# Week 19 Group Activity

## 1. Take one of the supervised learning models you have built recently and apply at least three dimensionality reduction techniques to it (separately). Be sure to create a short summary of each technique you use. Indicate how each changed the model performance. 
Reference:
https://machinelearningmastery.com/dimensionality-reduction-algorithms-with-python/

In [23]:
# Dependencies and Modules

import numpy as np
import pandas as pd
from sklearn import metrics

import matplotlib.pyplot as plt
from sklearn.discriminant_analysis import LinearDiscriminantAnalysis
from sklearn.linear_model import LogisticRegression
from sklearn.preprocessing import StandardScaler
from sklearn.model_selection import cross_val_score, RepeatedStratifiedKFold, train_test_split
from sklearn.pipeline import Pipeline
from scipy.spatial.distance import cdist
from sklearn.decomposition import PCA
from sklearn.manifold import Isomap

# diabetes csv:
diabetes_df = pd.read_csv("diabetes.csv")

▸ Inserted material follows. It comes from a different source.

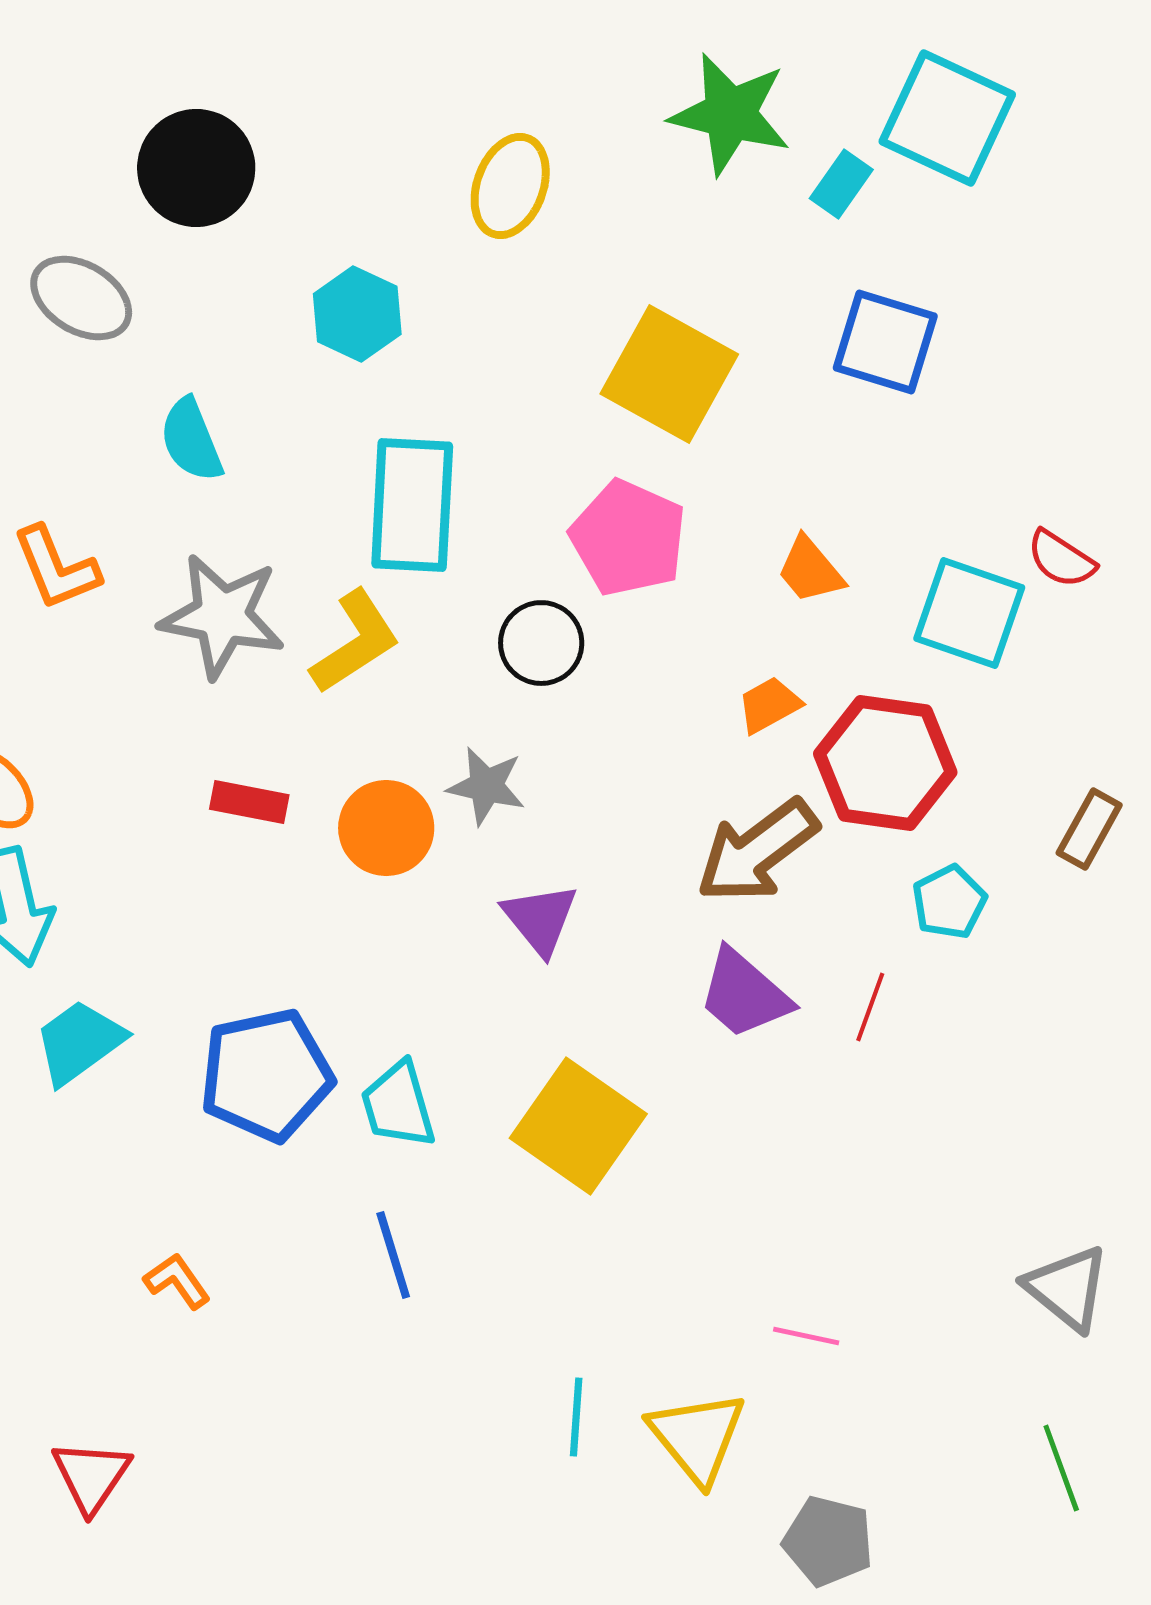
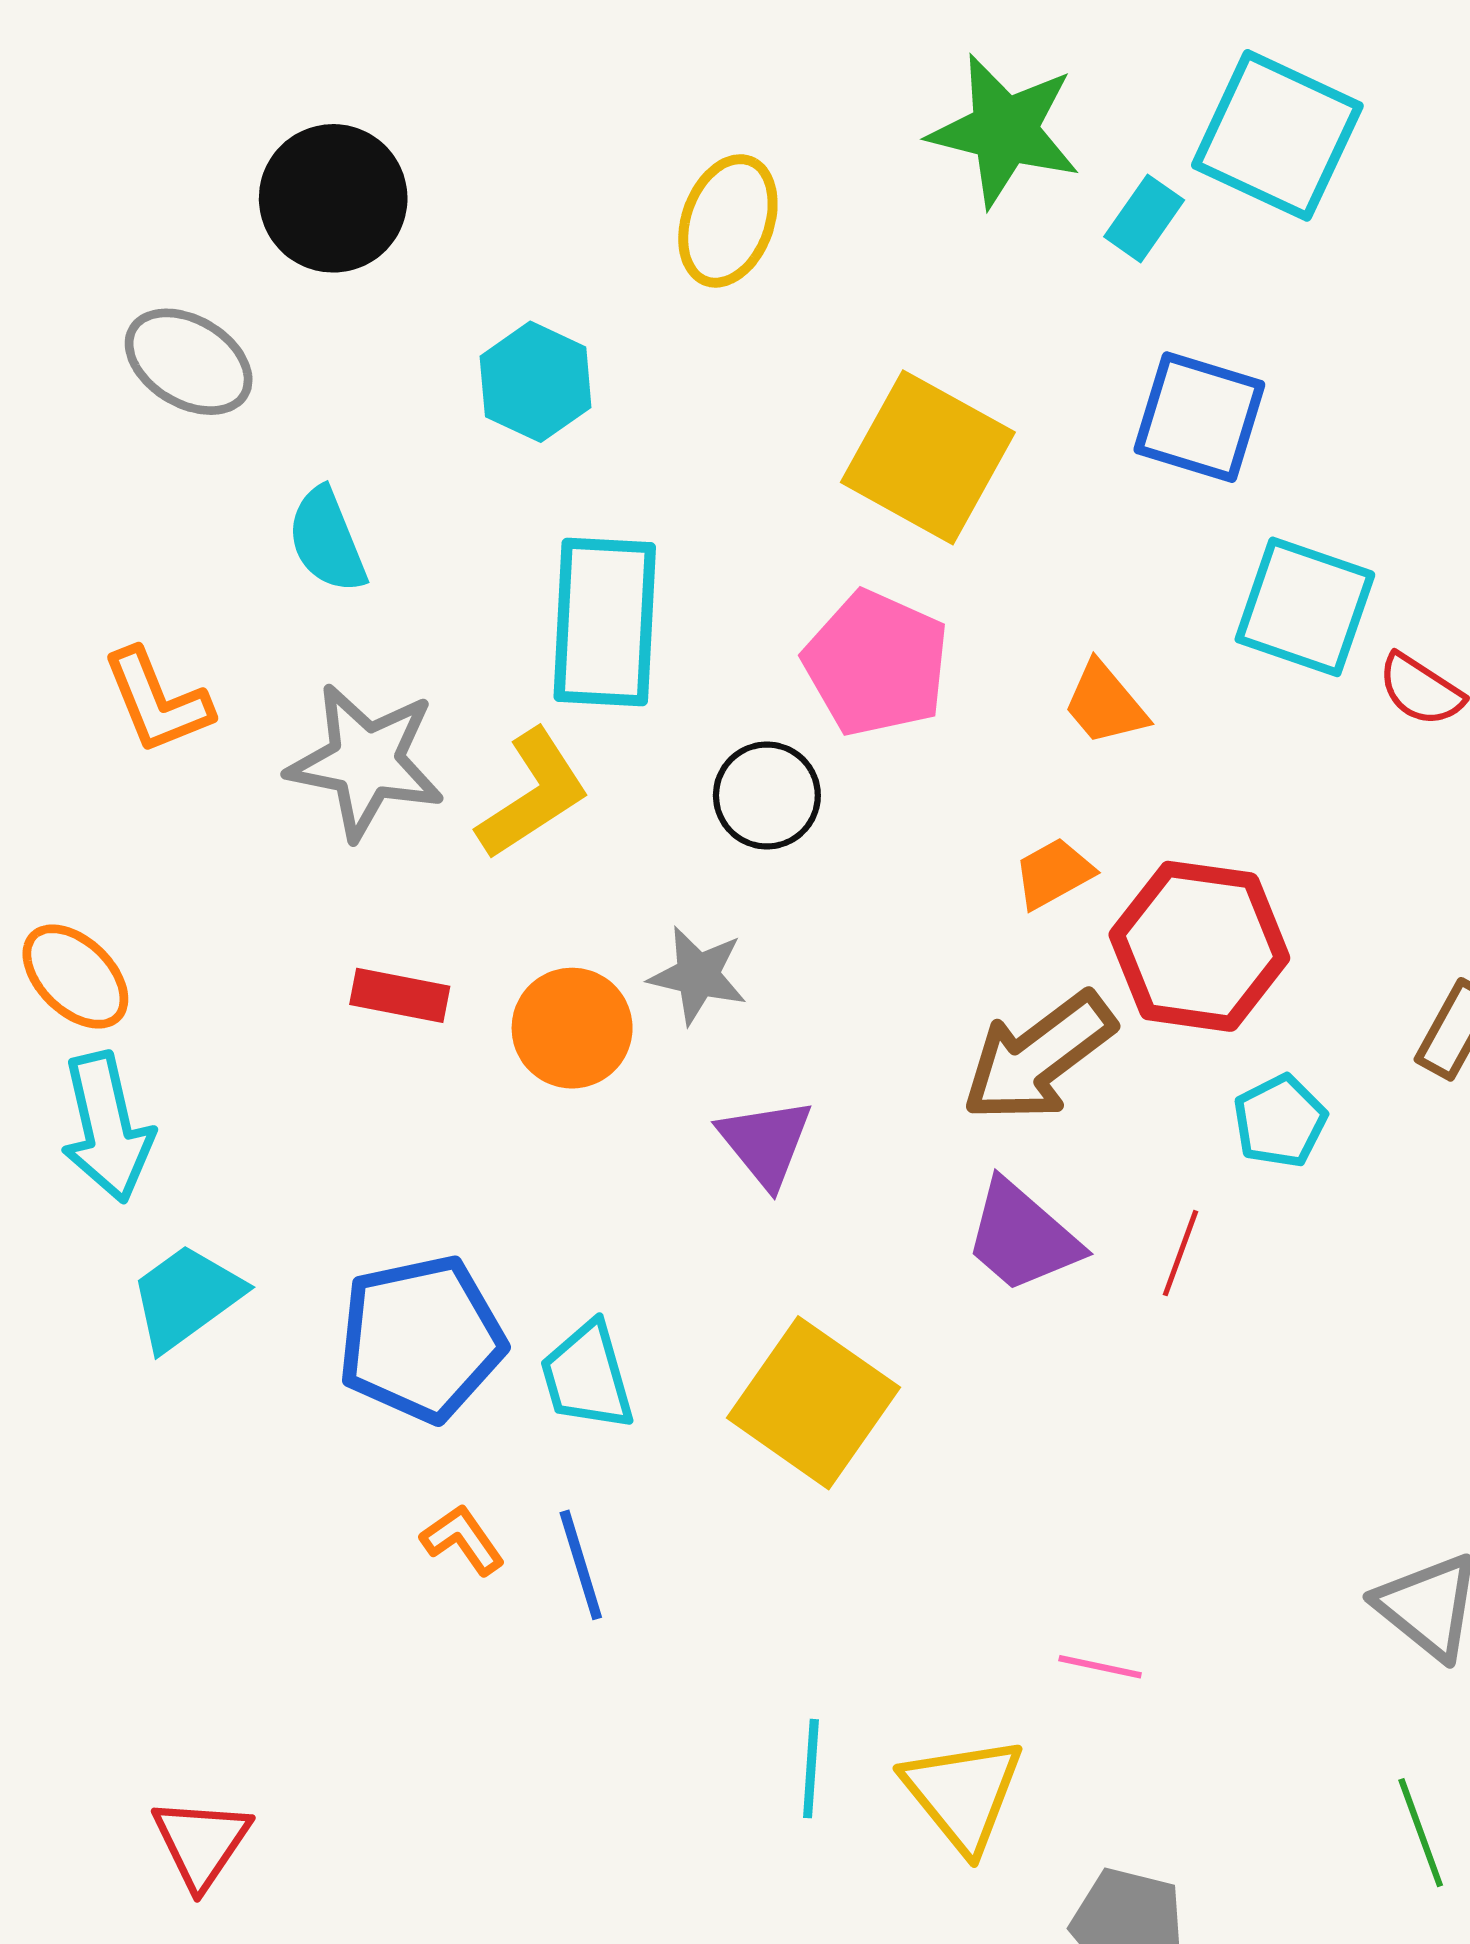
cyan square: (969, 613) -> (1305, 607), moved
orange L-shape: (177, 1281) -> (463, 1540), moved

# Separate data into input and output variables
X = diabetes_df.drop('Outcome', axis=1)
y = diabetes_df['Outcome']

# Split up data into training and test dates:
X_train, X_test, y_train, y_test = train_test_split(X, y, test_size = 0.3, random_state=42, stratify=y)

### Linear Discriminant Analysis

In [22]:
# set the parameters
steps = [('lda', LinearDiscriminantAnalysis(n_components=1)), ('m', LogisticRegression())]
model = Pipeline(steps=steps)

# evaluate model
cv = RepeatedStratifiedKFold(n_splits=10, n_repeats=3, random_state=42)
n_scores = cross_val_score(model, X, y, scoring='accuracy', cv=cv, n_jobs=-1)

# Report
print('Accuracy: %.3f (%.3f)' % (np.mean(n_scores), np.std(n_scores)))

Accuracy: 0.772 (0.043)


This score is already better than what we get in class with just LogisticRegression. Linear Discriminant Analysis is appropriate for this dataset because it is a multi-class classification algorithm. It works by limiting the number of dimensions for the projection to 1, Class-1. 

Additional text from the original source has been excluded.